Page segmentation data
● ● ●

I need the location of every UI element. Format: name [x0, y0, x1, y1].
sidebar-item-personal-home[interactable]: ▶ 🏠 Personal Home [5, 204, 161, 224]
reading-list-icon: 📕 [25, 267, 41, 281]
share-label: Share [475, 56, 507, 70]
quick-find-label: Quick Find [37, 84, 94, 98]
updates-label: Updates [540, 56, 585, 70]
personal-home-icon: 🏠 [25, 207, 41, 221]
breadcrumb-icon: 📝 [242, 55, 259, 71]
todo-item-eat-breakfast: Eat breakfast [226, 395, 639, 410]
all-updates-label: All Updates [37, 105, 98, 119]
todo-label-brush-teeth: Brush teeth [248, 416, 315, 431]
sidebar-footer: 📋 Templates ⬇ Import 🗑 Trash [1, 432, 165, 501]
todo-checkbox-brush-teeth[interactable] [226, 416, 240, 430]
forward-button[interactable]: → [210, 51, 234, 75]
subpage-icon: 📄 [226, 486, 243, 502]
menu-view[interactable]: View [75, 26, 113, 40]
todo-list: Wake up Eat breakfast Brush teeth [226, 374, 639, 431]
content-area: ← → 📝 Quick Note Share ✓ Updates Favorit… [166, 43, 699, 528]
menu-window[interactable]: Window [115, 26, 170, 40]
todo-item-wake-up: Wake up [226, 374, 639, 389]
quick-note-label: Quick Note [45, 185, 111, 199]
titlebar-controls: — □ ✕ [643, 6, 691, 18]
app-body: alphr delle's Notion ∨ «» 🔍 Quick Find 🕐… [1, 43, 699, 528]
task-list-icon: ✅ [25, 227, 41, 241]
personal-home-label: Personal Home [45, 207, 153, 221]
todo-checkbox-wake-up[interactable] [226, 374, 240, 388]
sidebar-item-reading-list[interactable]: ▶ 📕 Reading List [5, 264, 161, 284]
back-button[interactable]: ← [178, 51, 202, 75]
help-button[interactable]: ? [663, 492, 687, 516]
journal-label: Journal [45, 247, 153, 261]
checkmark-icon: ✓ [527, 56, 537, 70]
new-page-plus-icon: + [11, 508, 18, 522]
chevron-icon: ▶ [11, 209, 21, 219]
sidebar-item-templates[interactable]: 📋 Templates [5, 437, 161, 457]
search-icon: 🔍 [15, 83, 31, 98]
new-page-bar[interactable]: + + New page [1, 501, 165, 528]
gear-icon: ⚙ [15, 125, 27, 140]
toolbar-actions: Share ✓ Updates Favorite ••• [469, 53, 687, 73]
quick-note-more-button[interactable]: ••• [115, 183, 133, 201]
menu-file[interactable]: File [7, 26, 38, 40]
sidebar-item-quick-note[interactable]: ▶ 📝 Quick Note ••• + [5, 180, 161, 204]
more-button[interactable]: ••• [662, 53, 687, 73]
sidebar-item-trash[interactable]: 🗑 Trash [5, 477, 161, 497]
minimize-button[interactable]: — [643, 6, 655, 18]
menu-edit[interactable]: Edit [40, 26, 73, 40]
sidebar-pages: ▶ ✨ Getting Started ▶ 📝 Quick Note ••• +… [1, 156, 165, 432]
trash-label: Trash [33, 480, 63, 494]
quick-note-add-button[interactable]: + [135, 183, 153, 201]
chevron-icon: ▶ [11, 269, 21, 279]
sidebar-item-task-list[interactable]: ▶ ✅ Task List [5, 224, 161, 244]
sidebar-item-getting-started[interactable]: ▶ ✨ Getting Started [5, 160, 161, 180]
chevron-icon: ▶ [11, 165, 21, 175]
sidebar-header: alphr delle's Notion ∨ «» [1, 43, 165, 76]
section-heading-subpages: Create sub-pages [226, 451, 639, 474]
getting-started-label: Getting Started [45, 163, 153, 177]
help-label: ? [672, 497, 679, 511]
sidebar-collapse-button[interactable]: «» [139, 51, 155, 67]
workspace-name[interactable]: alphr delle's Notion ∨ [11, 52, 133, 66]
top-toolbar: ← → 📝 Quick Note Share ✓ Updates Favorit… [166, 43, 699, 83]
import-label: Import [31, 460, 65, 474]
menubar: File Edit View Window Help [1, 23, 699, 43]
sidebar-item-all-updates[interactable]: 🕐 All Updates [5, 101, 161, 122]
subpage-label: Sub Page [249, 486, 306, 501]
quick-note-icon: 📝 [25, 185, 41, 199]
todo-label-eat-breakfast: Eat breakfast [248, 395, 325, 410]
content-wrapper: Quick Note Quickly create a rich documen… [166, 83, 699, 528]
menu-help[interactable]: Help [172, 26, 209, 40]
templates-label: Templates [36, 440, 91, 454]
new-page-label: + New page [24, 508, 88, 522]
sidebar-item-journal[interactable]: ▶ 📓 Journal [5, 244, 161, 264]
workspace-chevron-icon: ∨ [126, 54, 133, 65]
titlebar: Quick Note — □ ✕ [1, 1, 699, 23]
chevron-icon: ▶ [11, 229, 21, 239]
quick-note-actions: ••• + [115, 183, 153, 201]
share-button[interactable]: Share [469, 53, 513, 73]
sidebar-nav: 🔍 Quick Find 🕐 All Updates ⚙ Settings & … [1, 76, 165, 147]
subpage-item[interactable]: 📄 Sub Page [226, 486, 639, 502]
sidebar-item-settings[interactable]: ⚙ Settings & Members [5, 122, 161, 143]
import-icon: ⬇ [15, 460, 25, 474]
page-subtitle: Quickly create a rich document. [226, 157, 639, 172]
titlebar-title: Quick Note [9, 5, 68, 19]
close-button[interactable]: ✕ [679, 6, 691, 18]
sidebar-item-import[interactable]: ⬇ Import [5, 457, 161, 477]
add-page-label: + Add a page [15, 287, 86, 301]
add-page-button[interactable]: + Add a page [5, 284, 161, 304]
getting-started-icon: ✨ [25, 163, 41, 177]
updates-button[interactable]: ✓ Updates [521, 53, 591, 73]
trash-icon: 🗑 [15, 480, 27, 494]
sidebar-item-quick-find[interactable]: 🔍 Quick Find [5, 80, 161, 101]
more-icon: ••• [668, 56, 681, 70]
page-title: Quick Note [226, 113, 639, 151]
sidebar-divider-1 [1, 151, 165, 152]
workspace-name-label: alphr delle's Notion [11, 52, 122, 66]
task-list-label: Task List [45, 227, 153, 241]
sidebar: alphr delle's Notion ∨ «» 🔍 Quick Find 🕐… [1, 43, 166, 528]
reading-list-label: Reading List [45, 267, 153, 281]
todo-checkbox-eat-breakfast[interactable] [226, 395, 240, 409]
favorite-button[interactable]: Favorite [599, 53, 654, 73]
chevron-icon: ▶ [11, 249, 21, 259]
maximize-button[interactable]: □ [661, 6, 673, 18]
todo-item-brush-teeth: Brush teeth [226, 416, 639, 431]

● ● ●

Tally, across the records, each line that contains the word "Journal", and answer with nothing except the count.

Task solution: 2